*Work to complete*:
Repeat the records verbatim and leave the pictures out of your copy.

Records from a collection

##########

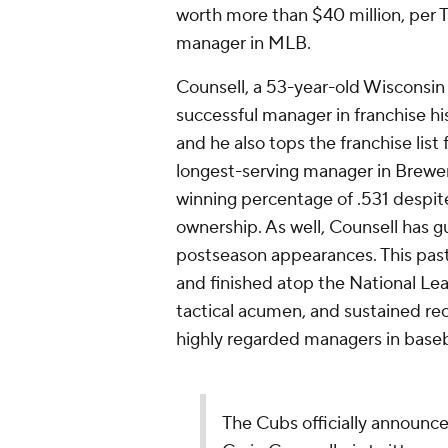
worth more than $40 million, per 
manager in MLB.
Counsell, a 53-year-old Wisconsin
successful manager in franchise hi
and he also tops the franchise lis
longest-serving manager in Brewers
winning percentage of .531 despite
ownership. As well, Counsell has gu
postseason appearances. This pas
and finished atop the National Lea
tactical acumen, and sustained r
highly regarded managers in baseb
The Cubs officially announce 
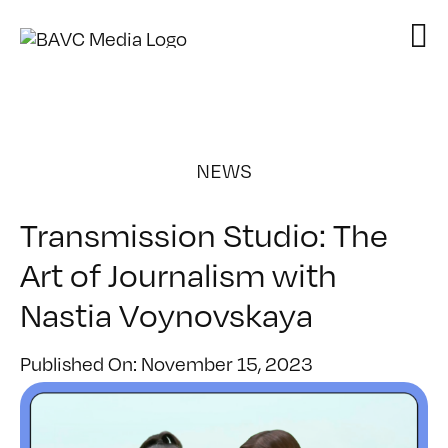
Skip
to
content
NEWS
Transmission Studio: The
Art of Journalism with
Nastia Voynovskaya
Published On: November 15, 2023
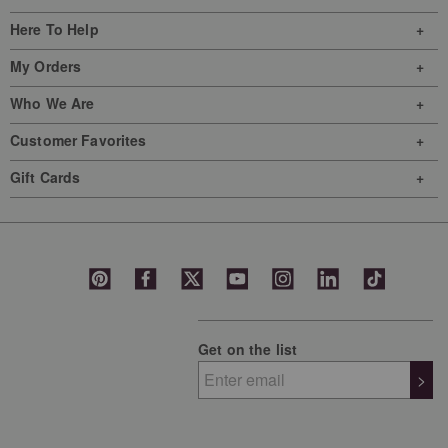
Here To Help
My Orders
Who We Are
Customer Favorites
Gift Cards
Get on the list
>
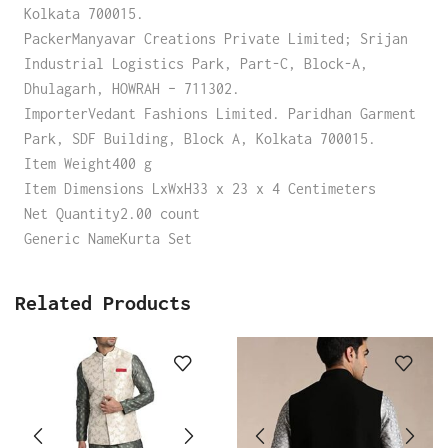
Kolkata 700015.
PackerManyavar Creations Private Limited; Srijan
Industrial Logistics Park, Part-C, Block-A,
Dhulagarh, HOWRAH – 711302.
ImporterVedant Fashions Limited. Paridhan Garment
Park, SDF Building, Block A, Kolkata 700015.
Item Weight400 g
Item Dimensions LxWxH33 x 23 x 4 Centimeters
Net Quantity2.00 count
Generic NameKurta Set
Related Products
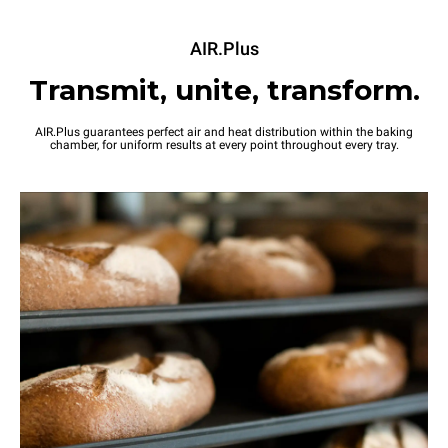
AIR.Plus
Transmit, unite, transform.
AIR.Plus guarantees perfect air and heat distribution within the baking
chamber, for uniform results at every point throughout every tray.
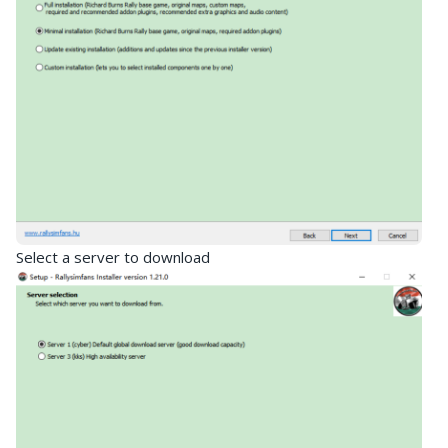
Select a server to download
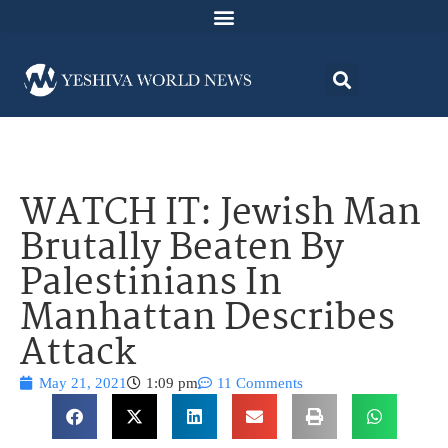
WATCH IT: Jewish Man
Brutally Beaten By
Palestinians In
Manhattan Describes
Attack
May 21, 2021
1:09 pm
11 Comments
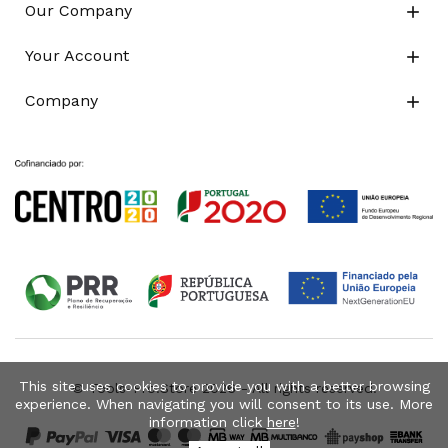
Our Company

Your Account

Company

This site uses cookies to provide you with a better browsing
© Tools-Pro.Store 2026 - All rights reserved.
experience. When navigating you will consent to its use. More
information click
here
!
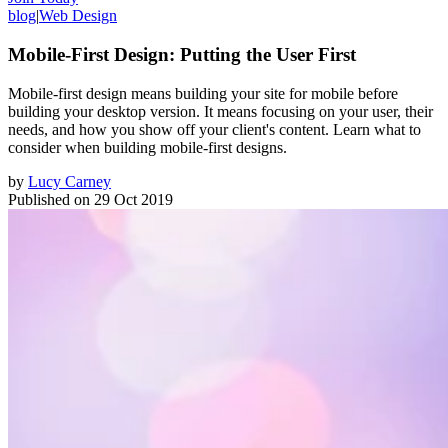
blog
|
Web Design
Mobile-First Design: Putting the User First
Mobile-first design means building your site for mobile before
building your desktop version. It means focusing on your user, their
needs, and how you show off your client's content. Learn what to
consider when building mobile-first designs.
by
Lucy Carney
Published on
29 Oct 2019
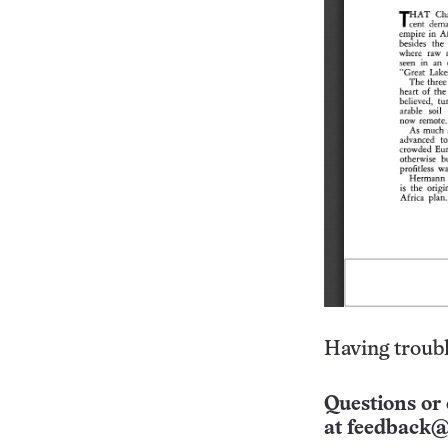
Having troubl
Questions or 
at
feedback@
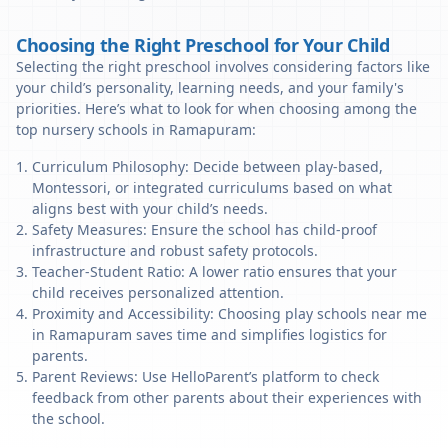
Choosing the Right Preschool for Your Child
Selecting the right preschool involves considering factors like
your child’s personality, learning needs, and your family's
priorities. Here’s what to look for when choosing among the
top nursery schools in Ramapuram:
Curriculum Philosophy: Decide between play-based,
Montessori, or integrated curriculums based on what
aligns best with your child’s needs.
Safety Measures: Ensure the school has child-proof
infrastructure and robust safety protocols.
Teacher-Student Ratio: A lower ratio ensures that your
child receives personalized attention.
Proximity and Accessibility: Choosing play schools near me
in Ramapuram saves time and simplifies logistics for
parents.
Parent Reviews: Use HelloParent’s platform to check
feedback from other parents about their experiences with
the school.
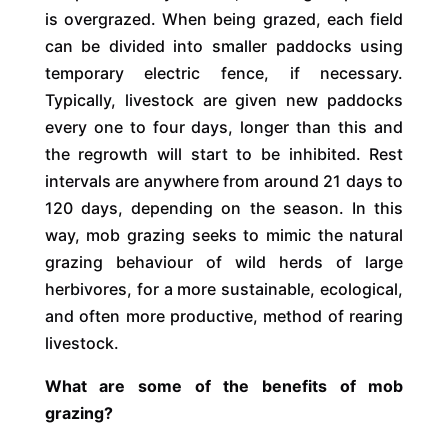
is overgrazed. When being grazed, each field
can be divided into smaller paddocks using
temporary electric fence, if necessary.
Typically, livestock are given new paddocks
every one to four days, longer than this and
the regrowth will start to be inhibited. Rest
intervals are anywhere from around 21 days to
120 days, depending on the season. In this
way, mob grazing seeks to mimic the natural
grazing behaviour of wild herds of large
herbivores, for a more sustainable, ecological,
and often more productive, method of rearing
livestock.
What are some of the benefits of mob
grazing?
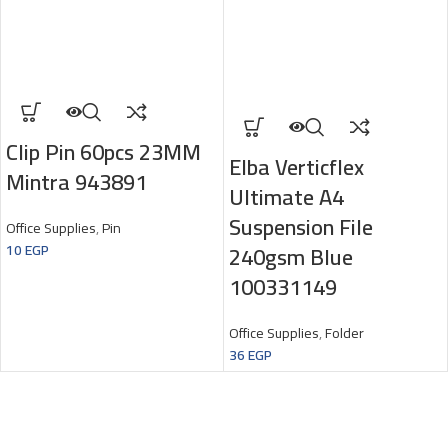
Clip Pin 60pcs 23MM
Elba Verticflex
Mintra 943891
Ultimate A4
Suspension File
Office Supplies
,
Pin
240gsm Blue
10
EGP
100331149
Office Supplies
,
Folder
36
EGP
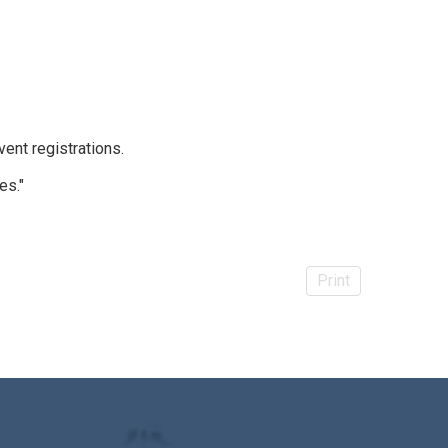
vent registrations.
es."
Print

##########

*Reply to the task*:
worth more than $40 million, per 
manager in MLB.
Counsell, a 53-year-old Wisconsin
successful manager in franchise hi
and he also tops the franchise lis
longest-serving manager in Brewers
winning percentage of .531 despite
ownership. As well, Counsell has gu
postseason appearances. This pas
and finished atop the National Lea
tactical acumen, and sustained r
highly regarded managers in baseb
The Cubs officially announce 
Skip
to
content
NEWS
Transmission Studio: The
Art of Journalism with
Nastia Voynovskaya
Published On: November 15, 2023
Here To Help
My Orders
Who We Are
Customer Favorites
Gift Cards
Get on the list
>
Kolkata 700015.
PackerManyavar Creations Private Limited; Srijan
Industrial Logistics Park, Part-C, Block-A,
Dhulagarh, HOWRAH – 711302.
ImporterVedant Fashions Limited. Paridhan Garment
Park, SDF Building, Block A, Kolkata 700015.
Item Weight400 g
Item Dimensions LxWxH33 x 23 x 4 Centimeters
Net Quantity2.00 count
Generic NameKurta Set
Related Products
AIR.Plus
Transmit, unite, transform.
AIR.Plus guarantees perfect air and heat distribution within the baking
chamber, for uniform results at every point throughout every tray.
Select a server to download
WATCH IT: Jewish Man
Brutally Beaten By
Palestinians In
Manhattan Describes
Attack
May 21, 2021
1:09 pm
11 Comments
Our Company

Your Account

Company

This site uses cookies to provide you with a better browsing
© Tools-Pro.Store 2026 - All rights reserved.
experience. When navigating you will consent to its use. More
information click
here
!
blog
|
Web Design
Mobile-First Design: Putting the User First
Mobile-first design means building your site for mobile before
building your desktop version. It means focusing on your user, their
needs, and how you show off your client's content. Learn what to
consider when building mobile-first designs.
by
Lucy Carney
Published on
29 Oct 2019
Having troubl
Questions or 
at
feedback@
Choosing the Right Preschool for Your Child
Selecting the right preschool involves considering factors like
your child’s personality, learning needs, and your family's
priorities. Here’s what to look for when choosing among the
top nursery schools in Ramapuram:
Curriculum Philosophy: Decide between play-based,
Montessori, or integrated curriculums based on what
aligns best with your child’s needs.
Safety Measures: Ensure the school has child-proof
infrastructure and robust safety protocols.
Teacher-Student Ratio: A lower ratio ensures that your
child receives personalized attention.
Proximity and Accessibility: Choosing play schools near me
in Ramapuram saves time and simplifies logistics for
parents.
Parent Reviews: Use HelloParent’s platform to check
feedback from other parents about their experiences with
the school.
is overgrazed. When being grazed, each field
can be divided into smaller paddocks using
temporary electric fence, if necessary.
Typically, livestock are given new paddocks
every one to four days, longer than this and
the regrowth will start to be inhibited. Rest
intervals are anywhere from around 21 days to
120 days, depending on the season. In this
way, mob grazing seeks to mimic the natural
grazing behaviour of wild herds of large
herbivores, for a more sustainable, ecological,
and often more productive, method of rearing
livestock.
What are some of the benefits of mob
grazing?
Clip Pin 60pcs 23MM
Elba Verticflex
Mintra 943891
Ultimate A4
Suspension File
Office Supplies
,
Pin
240gsm Blue
10
EGP
100331149
Office Supplies
,
Folder
36
EGP
vent registrations.
es."
Print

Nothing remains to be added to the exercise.